В предыдущих главах я привел немало примеров того, к каким последствиям может привести даже незначительное отклонение от равновесия. Модели рынков, даже такие простые, как «игра в меньшинство», позволяют воспроизвести основные моменты работы реальных рынков, отражающие их склонность к непредсказуемым потрясениям («тяжелые хвосты»). «Экология» взаимодействующих стратегий отражает и наличие у реальных рынков долговременной памяти – то, что рынок делает сегодня, обеспечивает нас достоверной информацией о том, что он будет делать через десять и более лет. Способность этих простых моделей воспроизводить сложную динамику рынка уже отличает их от равновесных моделей традиционной экономики. Они ведут себя как настоящие рынки – воспроизводя их естественную внутреннюю «погоду», к исследованию которой мышление в рамках концепции равновесия не может даже подступиться.
Серьезное изучение таких моделей началось лишь примерно 15 лет назад. И уже первые результаты показали, насколько легко совершенно обычные рыночные обратные связи могут генерировать спекулятивные «пузыри» и крахи на рынках акций, жилья или практически любых других активов. Многие исследования указывают на то, что индивидуальные инвесторы, как правило, делятся на две основные категории – «фундаменталистов» и «чартистов» . «Фундаменталисты», принимая решения о покупке-продаже акций, ориентируются на фундаментальные показатели, дабы определить «истинную» ценность актива, отражающую реалистичный долгосрочный потенциал компании. Они склонны действовать таким образом, чтобы сбалансировать рынок. (Проводя аналогию с погодой, этих инвесторов можно сравнить с ветрами, переносящими воздушные массы и таким образом нивелирующими перепады давления, сохраняя в атмосфере относительное равновесие.) В свою очередь «чартисты» извлекают прибыль за счет спекулятивных тенденций, как правило, их усиливая, что часто приводит к дестабилизации рынка. (Спекулятивная энергия этих трейдеров является грубой аналогией энергии Солнца, нагревающей воздух, который поднимается вверх и создает вихри, закручивающие края реактивных струй.) Результаты многих исследований приводят нас к пониманию того, что в периоды сильных рыночных движений фундаменталисты начинают действовать скорее как чартисты – не желая отставать от других участников рынка там, где они видят явную выгоду, – что может приводить к раздуванию долгосрочных рыночных «пузырей». В то же время чартисты имеют склонность действовать более осторожно во время спадов, становясь на время фундаменталистами и создавая предпосылки рыночных крахов.

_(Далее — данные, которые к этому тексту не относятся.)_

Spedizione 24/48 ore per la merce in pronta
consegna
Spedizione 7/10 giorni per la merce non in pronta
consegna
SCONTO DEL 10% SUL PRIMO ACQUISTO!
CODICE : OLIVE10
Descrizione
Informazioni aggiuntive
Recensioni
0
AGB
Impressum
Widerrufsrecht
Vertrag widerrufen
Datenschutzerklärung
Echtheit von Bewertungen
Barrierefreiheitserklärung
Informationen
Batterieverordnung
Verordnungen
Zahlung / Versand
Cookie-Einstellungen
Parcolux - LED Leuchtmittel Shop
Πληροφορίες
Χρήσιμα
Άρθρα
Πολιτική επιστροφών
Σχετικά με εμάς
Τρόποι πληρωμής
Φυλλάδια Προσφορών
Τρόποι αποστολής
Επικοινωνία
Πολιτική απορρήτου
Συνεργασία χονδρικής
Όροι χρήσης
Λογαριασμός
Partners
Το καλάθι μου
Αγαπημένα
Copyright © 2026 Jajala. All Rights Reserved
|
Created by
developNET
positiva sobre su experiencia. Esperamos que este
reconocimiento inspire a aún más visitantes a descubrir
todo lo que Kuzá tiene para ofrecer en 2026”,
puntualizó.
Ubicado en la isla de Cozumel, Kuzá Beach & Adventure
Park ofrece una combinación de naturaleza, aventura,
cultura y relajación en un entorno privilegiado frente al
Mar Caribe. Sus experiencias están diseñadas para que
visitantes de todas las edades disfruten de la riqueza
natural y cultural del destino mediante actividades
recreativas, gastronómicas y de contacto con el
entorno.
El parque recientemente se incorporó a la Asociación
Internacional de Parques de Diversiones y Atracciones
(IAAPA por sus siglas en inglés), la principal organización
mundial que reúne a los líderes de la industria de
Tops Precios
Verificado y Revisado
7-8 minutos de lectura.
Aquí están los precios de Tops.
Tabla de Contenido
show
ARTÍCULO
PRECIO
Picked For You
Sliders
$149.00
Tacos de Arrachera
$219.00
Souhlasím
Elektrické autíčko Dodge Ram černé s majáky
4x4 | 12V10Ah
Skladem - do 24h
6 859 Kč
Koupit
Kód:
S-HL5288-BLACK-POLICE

Эти выводы не вызывают удивления у любого, кто следит за рынками, при том что они позволяют продвинуться в правильном направлении при научном исследовании рыночных «пузырей». Однако другие уроки, вытекающие из неравновесных моделей, должны вызывать бо́льшую тревогу у консерваторов эффективного рынка. Ведь общепризнанная мудрость гласит, что рынки, как правило, работают лучше, когда кредитные средства более доступны, поскольку в этом случае искушенные инвесторы, видя возможности для получения прибыли, могут использовать в своей торговле кредитные рычаги, что позволяет быстрее устранять имеющиеся ценовые несоответствия. Кроме того, рынки работают более эффективно, когда они «насыщаются»; из этого следует, что производные инструменты полезны, поскольку они помогают инвесторам использовать любого рода информацию для «входа в рынок». Эти утверждения, вытекающие из концепции равновесия, стимулировали продолжавшуюся два десятка лет политику поощрения необузданных инноваций и дерегулирования рынка.

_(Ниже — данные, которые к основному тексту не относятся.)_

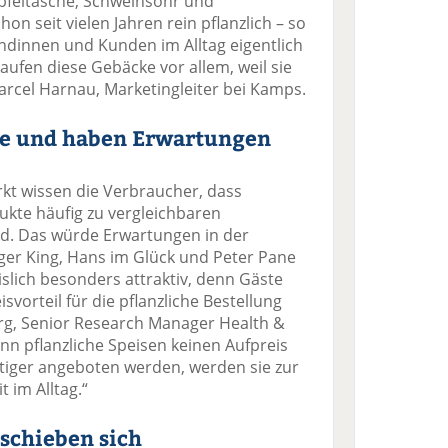
„Apfeltasche, Schweinsohr und
on seit vielen Jahren rein pflanzlich – so
undinnen und Kunden im Alltag eigentlich
aufen diese Gebäcke vor allem, weil sie
arcel Harnau, Marketingleiter bei Kamps.
e und haben Erwartungen
kt wissen die Verbraucher, dass
dukte häufig zu vergleichbaren
ind. Das würde Erwartungen in der
er King, Hans im Glück und Peter Pane
islich besonders attraktiv, denn Gäste
svorteil für die pflanzliche Bestellung
rg, Senior Research Manager Health &
enn pflanzliche Speisen keinen Aufpreis
tiger angeboten werden, werden sie zur
t im Alltag.“
schieben sich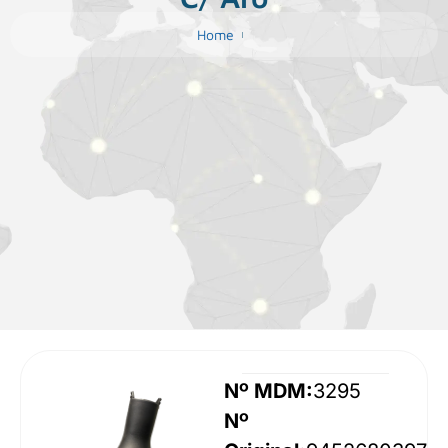
Home
Nº MDM:
3295
Nº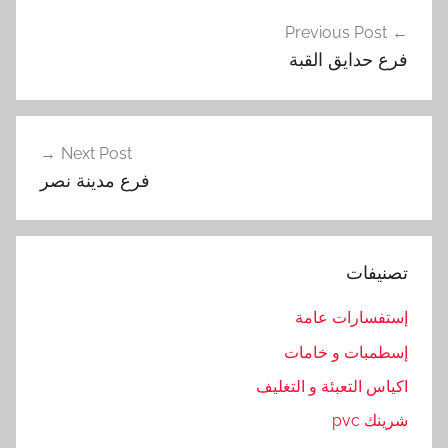
تصفّح
ل
Previous Post
المقالات
ع
فرع حدايق القبة
م
ل
,
ع
Next Post
ن
فرع مدينة نصر
و
ا
ن
تصنيفات
,
ف
إستفسارات عامة
ر
إسطمبات و خامات
ع
,
اكياس التعبئة و التغليف
م
شرينك pvc
د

Однако результаты исследований тех, кто изучал динамику рынков с точки зрения неравновесного подхода, указывают: известные пути достижения эффективности на самом деле ведут в ловушку; они лишь способствуют усилению фундаментальной нестабильности и появлению условий для последующего обвала или краха рынка. Погоня за эффективностью сама по себе создает нестабильность.